Here’s a David Brooks column in The New York Times.

The Minimum-Wage Muddle

Once upon a time there was a near consensus among economists that raising the minimum wage was a bad idea. The market is really good at setting prices on things, whether it is apples or labor. If you raise the price on a worker, employers will hire fewer and you’ll end up hurting the people you meant to help.

Then in 1993 the economists David Card and Alan Krueger looked at fast-food restaurants in New Jersey and Pennsylvania and found that raising the minimum wage gave people more income without hurting employment. A series of studies in Britain buttressed these findings. […]

Some of my Democratic friends are arguing that forcing businesses to raise their minimum wage will not only help low-wage workers; it will actually boost profits, because companies will better retain workers. Some economists have reported that there is no longer any evidence that raising wages will cost jobs.

Unfortunately, that last claim is inaccurate. There are in fact many studies on each side of the issue. David Neumark of the University of California, Irvine and William Wascher of the Federal Reserve have done their own studies and point to dozens of others showing significant job losses.

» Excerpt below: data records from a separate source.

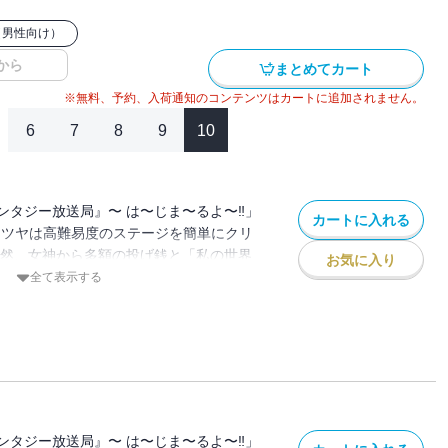
（男性向け）
から
まとめてカート
※無料、予約、入荷通知のコンテンツはカートに追加されません。
6
7
8
9
10
ンタジー放送局』〜 は〜じま〜るよ〜‼」
カートに入れる
テツヤは高難易度のステージを簡単にクリ
突然、女神から多額の投げ銭と「私の世界
お気に入り
？」というメッセージが⁉ 冗談で言った一
全て表示する
で異世界を救いながら配信することに。 オ
きのアバター)として異世界に降りるとエル
・・・。 仲間が増えたり、騎士団やら魔
・・・ 果たして無事異世界を救うことが
ンタジー放送局』〜 は〜じま〜るよ〜‼」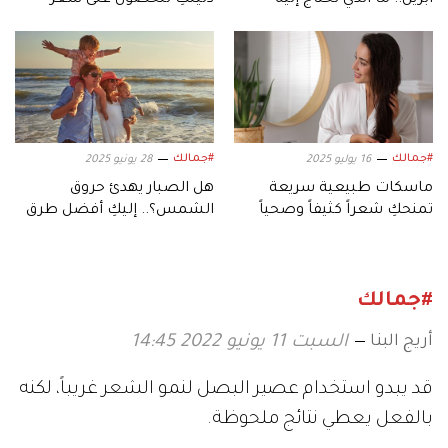
بشرتكِ الآن؟
صحي وجميل
#جمالك
#جمالك
16 يوليو 2025
28 يونيو 2025
ماسكات طبيعية سريعة
هل الصبار يهدئ حروق
تمنحكِ شعراً كثيفاً وصحياً
الشمس؟.. إليكِ أفضل طرق
لاستخدامه
#جمالك
أريج البنا
السبت 11 يونيو 2022 14:45
قد يبدو استخدام عصير البصل لنمو الشعر غريباً، لكنه
بالفعل يعطي نتائج ملحوظة.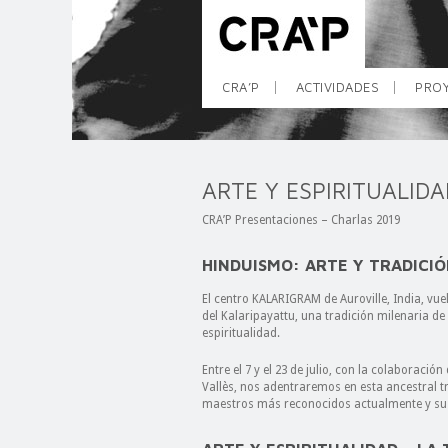
CRA’P
ACTIVIDADES
PROY
ARTE Y ESPIRITUALIDA
CRA’P Presentaciones – Charlas 2019
HINDUISMO: ARTE Y TRADICI
El centro KALARIGRAM de Auroville, India, v
del Kalaripayattu, una tradición milenaria de
espiritualidad.
Entre el 7 y el 23 de julio, con la colaboraci
Vallès, nos adentraremos en esta ancestral 
maestros más reconocidos actualmente y su 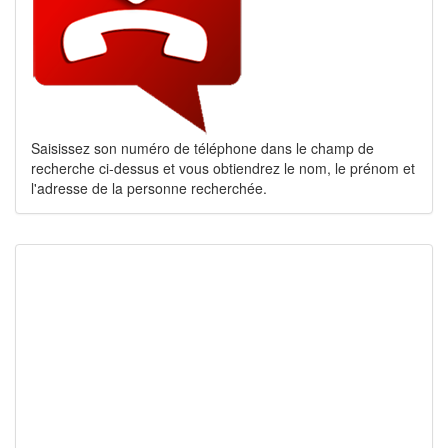
Saisissez son numéro de téléphone dans le champ de
recherche ci-dessus et vous obtiendrez le nom, le prénom et
l'adresse de la personne recherchée.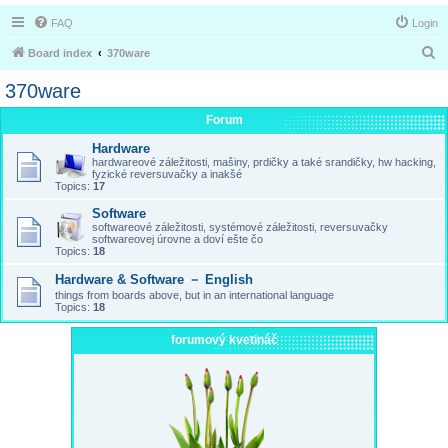
FAQ
Login
S
Board index
370ware
e
370ware
a
Forum
r
Hardware
c
hardwareové záležitosti, mašiny, prdičky a také srandičky, hw hacking,
h
fyzické reversuvačky a inakšé
Topics:
17
Software
softwareové záležitosti, systémové záležitosti, reversuvačky
softwareovej úrovne a doví ešte čo
Topics:
18
Hardware & Software － English
things from boards above, but in an international language
Topics:
18
forumový kvetináč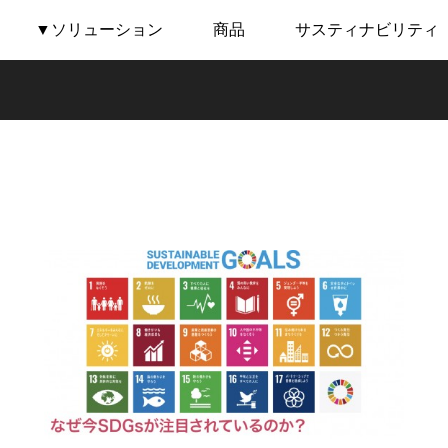
▼ソリューション
商品
サスティナビリティ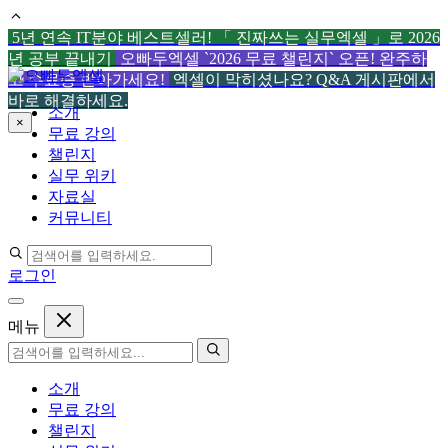
5년 연속 IT분야 베스트셀러! 「 진짜쓰는 실무엑셀 」로 2026
년 공부 끝내기
오빠두엑셀 `2026 무료 챌린지` 오픈! 완주하
컨
고 수료증 받아가세요!
엑셀이 막히셨나요? Q&A 게시판에서
텐
바로 해결하세요.
소개
츠
×
무료 강의
로
챌린지
건
실무 위키
너
자료실
뛰
커뮤니티
기
로그인
메뉴
소개
무료 강의
챌린지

Recently, Michael Wither and Jeffrey Clemens of the University of California, San Diego looked at data from the 2007 federal minimum-wage hike and found that it reduced the national employment-to-population ratio by 0.7 percentage points (which is actually a lot), and led to a six percentage point decrease in the likelihood that a low-wage worker would have a job.

Because low-wage workers get less work experience under a higher minimum-wage regime, they are less likely to transition to higher-wage jobs down the road. Wither and Clemens found that two years later, workers’ chances of making $1,500 a month was reduced by five percentage points.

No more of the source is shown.